The Moon is a quarter of the diameter of the Earth, effectively making the pair of bodies a double planet. In fact, the Earth has the biggest satellite relative to its size of any planet in the Solar System. And its unusually big Moon appears to have been hugely important for life on Earth.

Planets spin on their axes and, like spinning tops, have a tendency to wobble and tip over. But the strong gravity of the Earth’s giant Moon stabilises the planet’s spin. If the Earth tips over, the Moon pulls it upright again. Since such wobbles vary the amount of sunlight reaching the ground, the Moon keeps the Earth’s climate relatively stable. By contrast, Mars, which has no big moon, suffers catastrophic fluctuations in its climate.

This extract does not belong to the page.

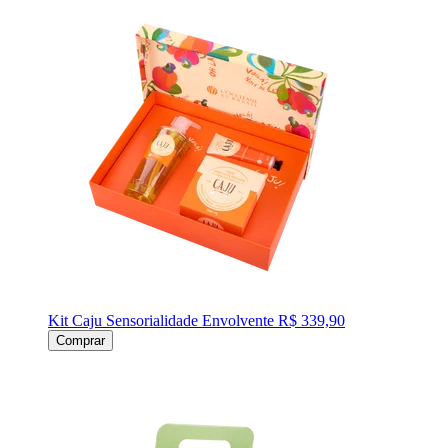
Kit Caju Sensorialidade Envolvente
R$ 339,90
Comprar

Life on Earth could never have evolved without a stable climate over billions of years.

Our big Moon also played a role in the transition of life from the oceans to the land since the large tides it pulls, twice a day leave large tracts of the ocean margins high and dry. Long ago, stranded fish evolved lungs. Ultimately, this drove the colonisation of the land.

All this has implications for the chances of us finding life elsewhere in our galaxy. If it is necessary for a planet to have a big moon like the Earth – and our Solar System shows how rare such satellites are – then E.T.s are going to be even rarer than we expected.

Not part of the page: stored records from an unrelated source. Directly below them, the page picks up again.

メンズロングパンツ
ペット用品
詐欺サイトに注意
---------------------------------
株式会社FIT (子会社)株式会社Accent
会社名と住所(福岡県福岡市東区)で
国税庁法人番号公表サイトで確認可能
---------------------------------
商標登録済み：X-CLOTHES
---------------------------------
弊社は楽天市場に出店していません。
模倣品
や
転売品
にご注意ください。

10. If we didn’t have the Moon, science might have arisen 1,000 years earlier

Our Moon has not only been important for life on Earth, it has driven science as well. Total solar eclipses, by blotting out the Sun, make stars visible close to the solar disk. A century ago, on 29 May 1919, this permitted the observation of the bending of starlight by the gravity of the Sun, a key prediction of Albert Einstein’s theory of gravity.

Such “gravitational lensing” made a superstar of Einstein. And it was not simply because he had shown Newton’s theory of gravity to be wrong but because the world badly needed good news. And, mere months after a catastrophic war in which 10 million had perished, the prediction of a German scientist had been confirmed by Arthur Eddington, an English scientist.

But our Moon may have had an even bigger effect on science – by delaying it. In his 1972 essay “The Tragedy of the Moon”, Isaac Asimov speculated on what might have happened if the planet Venus had a giant Moon instead of the Earth. The argument of the American science fiction writer was that, if people had looked up at Venus in the night sky and seen it orbited by a visible moon, the “geocentric” idea of the Earth as the centre of creation would never have been viable. The Church could not have been able to silence those who thought otherwise and science would have arisen 1,000 years earlier.